Skip to content

S3 Backend

Papermerge DMS supports S3 backend. This means that it can store document files in S3 storage.

There are two parts to consider here:

  1. Documents upload to S3 storage
  2. Content delivery i.e. serving of document files

The second part, content delivery, is about offloading document files delivery from Papermerge DMS to CDN. Once files are served via CDN, webapp becomes stateless, which means you can have multiple instances of webapp and thus scale it as much as you have want.

Documents Upload to S3 Storage

This scenario is straightforward - Papermerge DMS will upload every document version to S3 storage.
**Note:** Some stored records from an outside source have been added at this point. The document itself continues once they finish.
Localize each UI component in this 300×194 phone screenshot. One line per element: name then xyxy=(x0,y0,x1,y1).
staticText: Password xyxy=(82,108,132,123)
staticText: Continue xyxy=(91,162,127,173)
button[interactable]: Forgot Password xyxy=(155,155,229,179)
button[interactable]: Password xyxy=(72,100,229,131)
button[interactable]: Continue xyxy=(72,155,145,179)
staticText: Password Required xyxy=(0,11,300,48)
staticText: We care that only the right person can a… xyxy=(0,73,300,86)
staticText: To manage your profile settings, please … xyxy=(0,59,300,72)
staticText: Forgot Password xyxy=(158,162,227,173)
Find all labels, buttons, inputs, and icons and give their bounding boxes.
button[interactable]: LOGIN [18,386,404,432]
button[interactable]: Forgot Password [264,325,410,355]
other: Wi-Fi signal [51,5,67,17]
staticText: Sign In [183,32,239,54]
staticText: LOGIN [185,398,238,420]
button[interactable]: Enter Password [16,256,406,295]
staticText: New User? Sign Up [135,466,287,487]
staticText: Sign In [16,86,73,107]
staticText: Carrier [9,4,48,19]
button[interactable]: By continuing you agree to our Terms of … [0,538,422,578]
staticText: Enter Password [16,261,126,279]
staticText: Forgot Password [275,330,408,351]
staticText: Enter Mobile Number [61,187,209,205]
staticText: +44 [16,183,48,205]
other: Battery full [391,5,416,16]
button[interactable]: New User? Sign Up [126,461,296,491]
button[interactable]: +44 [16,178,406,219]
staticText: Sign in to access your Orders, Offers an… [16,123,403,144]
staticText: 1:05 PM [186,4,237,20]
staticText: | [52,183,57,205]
However, in this scenario Papermerge DMS serves documents from its local disk. This works if and only if you have exactly one instance of webapp.

If you change document version, Papermerge DMS will upload changed version as well. If you delete a document, Papermerge DMS will remove deleted document from S3 bucket as well.
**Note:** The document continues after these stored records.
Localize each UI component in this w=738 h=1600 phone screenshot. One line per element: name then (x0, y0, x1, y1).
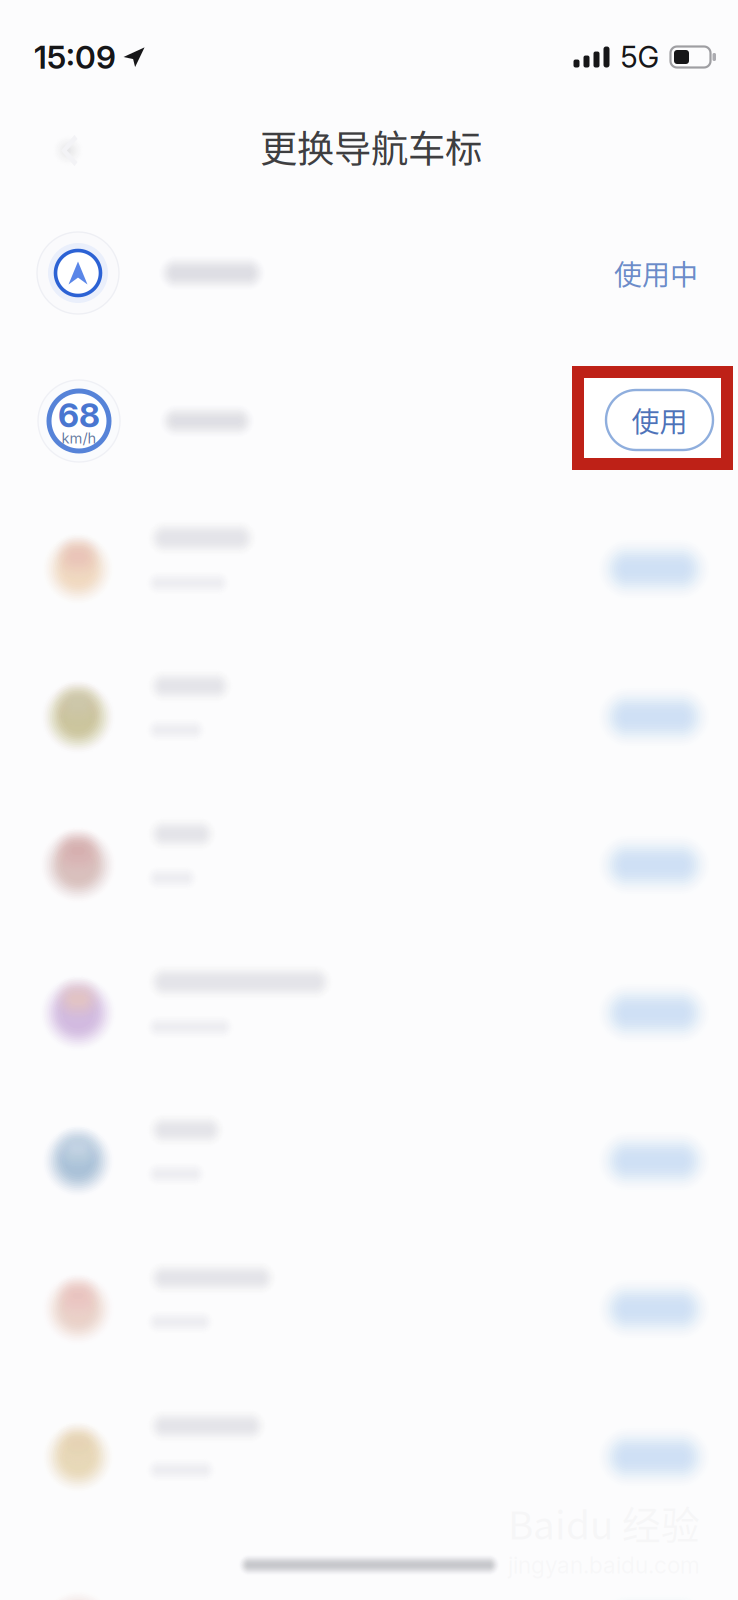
staticText: 使用中 (614, 253, 698, 293)
button[interactable]: 使用 (572, 366, 733, 470)
button[interactable] (0, 1235, 738, 1383)
staticText: 5G (620, 39, 660, 75)
staticText: 使用 (632, 400, 688, 440)
button[interactable] (0, 1383, 738, 1531)
staticText: 15:09 (34, 38, 116, 76)
button[interactable] (0, 939, 738, 1087)
staticText: 更换导航车标 (260, 120, 482, 174)
button[interactable] (0, 495, 738, 643)
button[interactable] (0, 1087, 738, 1235)
button[interactable]: 使用中 (0, 199, 738, 347)
staticText: km/h (62, 429, 96, 447)
staticText: 68 (58, 395, 100, 435)
button[interactable] (0, 791, 738, 939)
button[interactable] (0, 643, 738, 791)
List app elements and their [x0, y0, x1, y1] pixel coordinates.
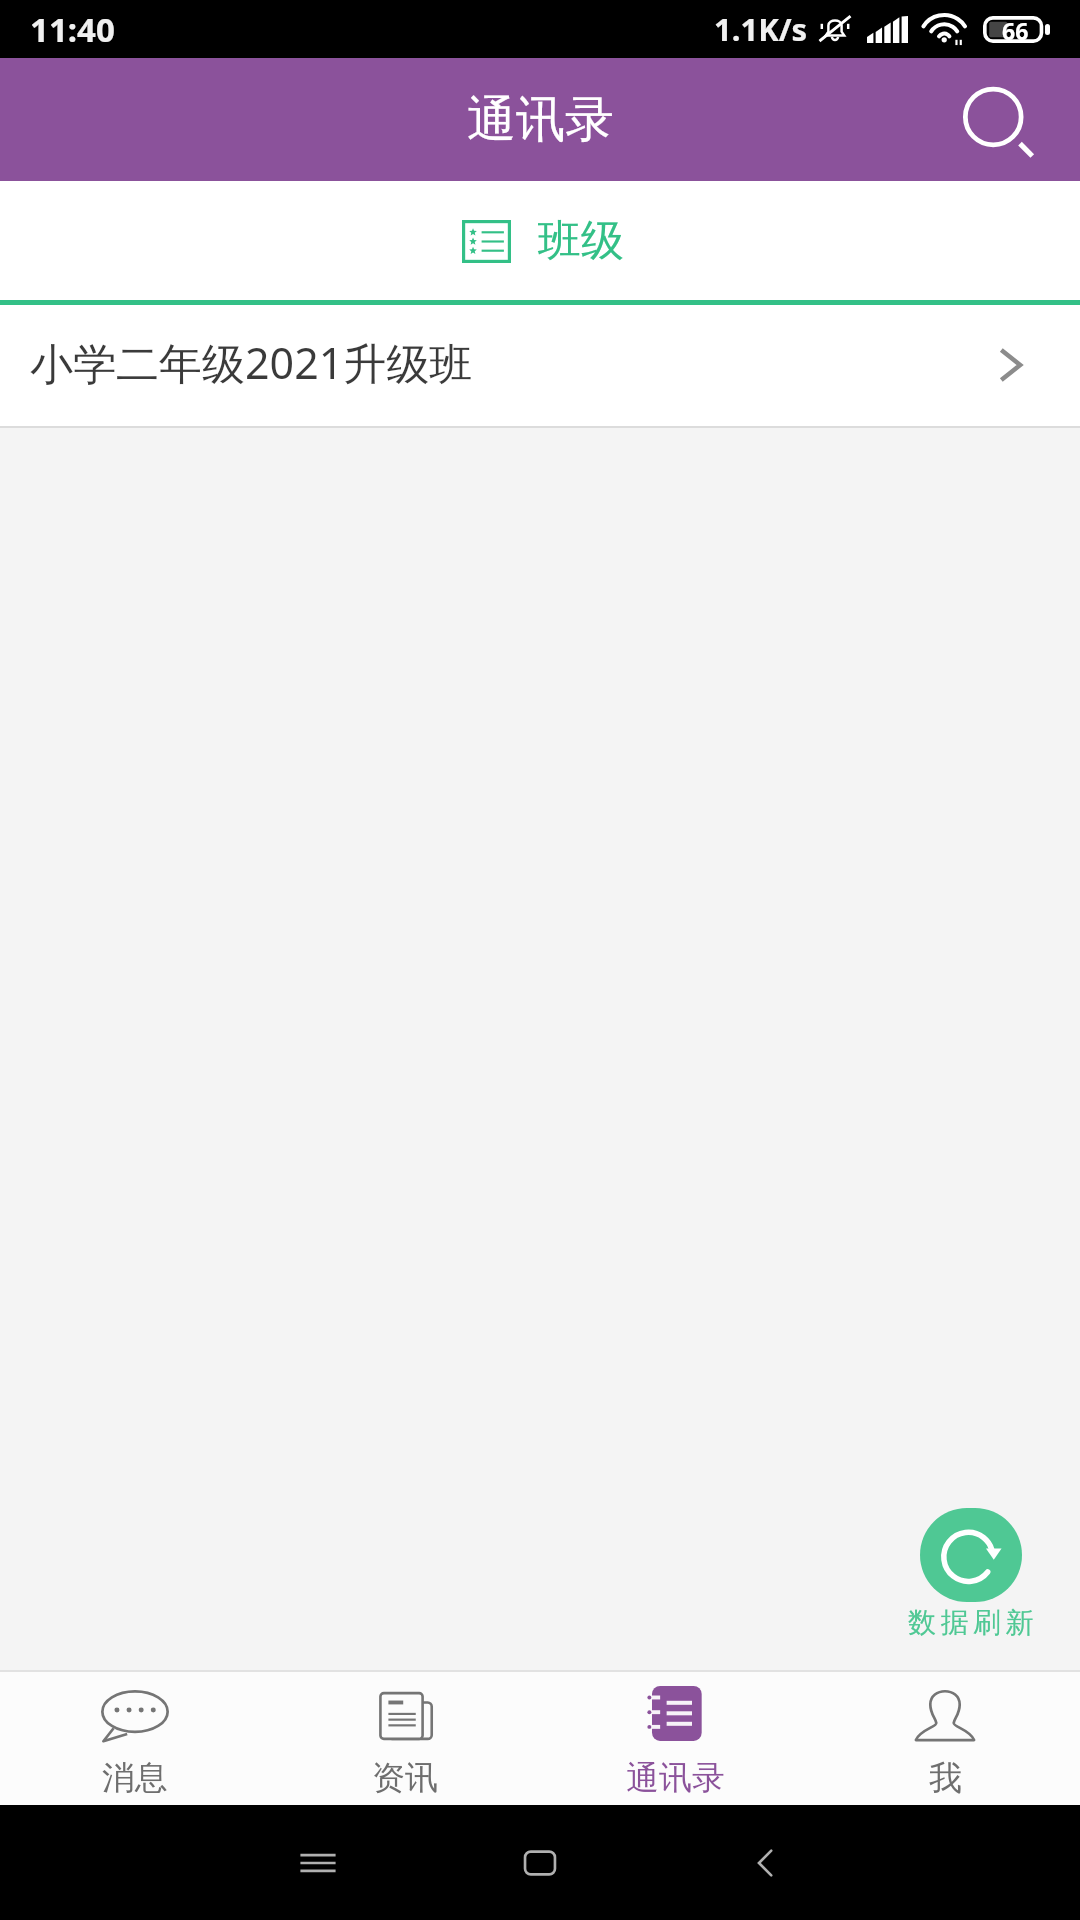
- button[interactable]: 小学二年级2021升级班: [0, 305, 1080, 426]
- staticText: 资讯: [372, 1757, 438, 1799]
- button[interactable]: 数据刷新 Refresh data: [908, 1508, 1038, 1637]
- staticText: 小学二年级2021升级班: [30, 333, 473, 392]
- button[interactable]: 消息: [0, 1672, 270, 1805]
- button[interactable]: Search: [946, 68, 1050, 172]
- staticText: 我: [929, 1757, 962, 1799]
- staticText: 班级: [538, 214, 624, 268]
- other: Back: [744, 1841, 788, 1885]
- staticText: 66: [1002, 15, 1029, 42]
- button[interactable]: 通讯录: [540, 1672, 810, 1805]
- staticText: 通讯录: [467, 89, 614, 151]
- staticText: 11:40: [30, 7, 115, 52]
- other: Recents: [296, 1841, 340, 1885]
- button[interactable]: 资讯: [270, 1672, 540, 1805]
- staticText: 消息: [102, 1757, 168, 1799]
- staticText: 1.1K/s: [714, 8, 808, 50]
- other: Home: [518, 1841, 562, 1885]
- button[interactable]: 我: [810, 1672, 1080, 1805]
- staticText: 通讯录: [626, 1757, 725, 1799]
- staticText: 数据刷新: [908, 1605, 1038, 1640]
- button[interactable]: 班级: [0, 181, 1080, 300]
This setup is useful for small deployments accessible only to couple of users on local network.

Remember

  1. This setup works only for one instance of webapp
  2. In this scenario webapp is serving document files

To make this work, you need to provide to S3 worker following settings:

* PAPERMERGE__S3__BUCKET_NAME
* AWS_REGION_NAME
* AWS_ACCESS_KEY_ID
* AWS_SECRET_ACCESS_KEY
* S3_WORKER_ARGS should be set to "-Q s3 -c 2"
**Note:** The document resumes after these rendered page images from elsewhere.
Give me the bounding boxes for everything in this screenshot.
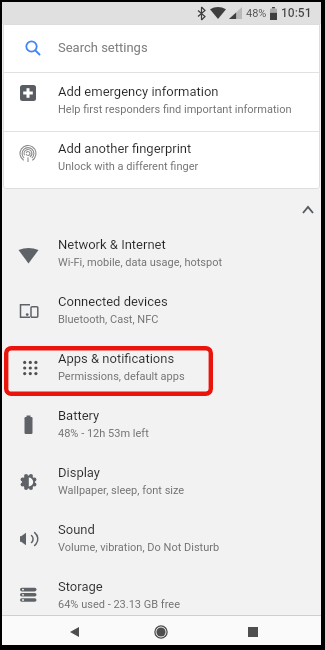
staticText: Permissions, default apps bbox=[58, 370, 185, 383]
staticText: Volume, vibration, Do Not Disturb bbox=[58, 541, 220, 554]
button[interactable] bbox=[296, 198, 320, 222]
button[interactable] bbox=[236, 620, 270, 644]
staticText: Add another fingerprint bbox=[58, 141, 192, 156]
staticText: 48% - 12h 53m left bbox=[58, 427, 149, 440]
button[interactable]: Add another fingerprint bbox=[3, 132, 320, 189]
staticText: Bluetooth, Cast, NFC bbox=[58, 313, 159, 326]
button[interactable]: Add emergency information bbox=[3, 73, 320, 131]
staticText: Wallpaper, sleep, font size bbox=[58, 484, 185, 497]
button[interactable]: Storage bbox=[2, 568, 321, 625]
staticText: Wi-Fi, mobile, data usage, hotspot bbox=[58, 256, 223, 269]
staticText: Sound bbox=[58, 522, 95, 537]
staticText: Unlock with a different finger bbox=[58, 160, 199, 173]
staticText: Connected devices bbox=[58, 294, 168, 309]
button[interactable]: Battery bbox=[2, 397, 321, 454]
staticText: Display bbox=[58, 465, 100, 480]
staticText: Network & Internet bbox=[58, 237, 166, 252]
staticText: 64% used - 23.13 GB free bbox=[58, 598, 180, 611]
staticText: Search settings bbox=[58, 40, 148, 55]
staticText: Add emergency information bbox=[58, 84, 219, 99]
button[interactable] bbox=[144, 620, 178, 644]
button[interactable]: Apps & notifications bbox=[2, 340, 321, 397]
staticText: Apps & notifications bbox=[58, 351, 175, 366]
staticText: 48% bbox=[246, 7, 267, 20]
button[interactable]: Display bbox=[2, 454, 321, 511]
staticText: 10:51 bbox=[281, 6, 312, 20]
button[interactable]: Network & Internet bbox=[2, 226, 321, 283]
button[interactable]: Search settings bbox=[3, 24, 320, 72]
button[interactable]: Sound bbox=[2, 511, 321, 568]
button[interactable]: Connected devices bbox=[2, 283, 321, 340]
staticText: Battery bbox=[58, 408, 100, 423]
button[interactable] bbox=[57, 620, 91, 644]
staticText: Storage bbox=[58, 579, 103, 594]
staticText: Help first responders find important inf… bbox=[58, 103, 292, 116]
Note that both webapp and s3worker need to have access same PAPERMERGE__REDIS__URL and PAPERMERGE__DATABASE__URL.

In following is an example of docker compose file which features S3 backend:

services:
  webapp:
    image: papermerge/papermerge:3.5
    environment:
      PAPERMERGE__SECURITY__SECRET_KEY: "random-sequence-of-characters"
      PAPERMERGE__AUTH__USERNAME: admin
      PAPERMERGE__AUTH__PASSWORD: 1234
      PAPERMERGE__DATABASE__URL: postgresql://coco:jumbo@db:5432/pmgdb
      PAPERMERGE__MAIN__MEDIA_ROOT: /var/media/pmg
      PAPERMERGE__REDIS__URL: redis://redis:6379/0
    ports:
     - "12000:80"
    depends_on:
      - db
      - redis
    volumes:
      - media_root:/var/media/pmg
  path_template_worker:
    image: papermerge/path-tmpl-worker:0.4
    command: worker
    environment:
      PAPERMERGE__DATABASE__URL: postgresql://coco:jumbo@db:5432/pmgdb
      PAPERMERGE__REDIS__URL: redis://redis:6379/0
      PATH_TMPL_WORKER_ARGS: "-Q path_tmpl -c 2"
    depends_on:
      - db
      - redis
  s3worker:
    image: papermerge/s3worker:0.4.3
    command: worker
    environment:
      PAPERMERGE__DATABASE__URL: postgresql://coco:jumbo@db:5432/pmgdb
      PAPERMERGE__REDIS__URL: redis://redis:6379/0
      PAPERMERGE__MAIN__MEDIA_ROOT: /var/media/pmg
      PAPERMERGE__S3__BUCKET_NAME: p<your bucket name>l
      S3_WORKER_ARGS: "-Q s3 -c 2"
      AWS_REGION_NAME: eu-central-1
      AWS_ACCESS_KEY_ID: A<your value here>L
      AWS_SECRET_ACCESS_KEY: s<your value here>j
    depends_on:
      - db
      - redis
    volumes:
      - media_root:/var/media/pmg
  db:
    image: postgres:16.1
    volumes:
      - pgdata:/var/lib/postgresql/data/
    environment:
      POSTGRES_PASSWORD: jumbo
      POSTGRES_DB: pmgdb
      POSTGRES_USER: coco
    healthcheck:
      test: pg_isready -U $$POSTGRES_USER -d $$POSTGRES_DB
      interval: 5s
      timeout: 10s
      retries: 5
      start_period: 10s
  redis:
    image: bitnami/redis:7.2
    ports:
      - "6379:6379"
    environment:
      ALLOW_EMPTY_PASSWORD: "yes"
volumes:
  pgdata:
  media_root:

You can use pmcompose to generate docker compose for Papermerge DMS. To generate above configuration, use following command:

$ pmcompose -u admin -p 1234 -lc -s3

Note

You can also run pmcompose in iterative mode, in which you will be asked configuration questions one by one:

$ pmcompose -i

Content Delivery

To enable files delivery via CDN, you need to set, in webapp, PAPERMERGE__MAIN__FILE_SERVER to s3:

PAPERMERGE__MAIN__FILE_SERVER=s3

At this point the only CDN provider which can be used with Papermerge DMS is AWS Cloud Front. Besides PAPERMERGE__MAIN__FILE_SERVER=s3, you need to set, on webapp, following, cloud front specific, environment variables (CF=AWS Cloud Front):

  • PAPERMERGE__MAIN__CF_SIGN_URL_PRIVATE_KEY
  • PAPERMERGE__MAIN__CF_SIGN_URL_KEY_ID
  • PAPERMERGE__MAIN__CF_DOMAIN

With above these settings all URLs to the document files will be 1. signed 2. pointing to cloud front domain. Each signed URL will be valid for 10 minutes. The key take away here is that document files will be retrieved from (signed URLS of) aws cloud front distribution.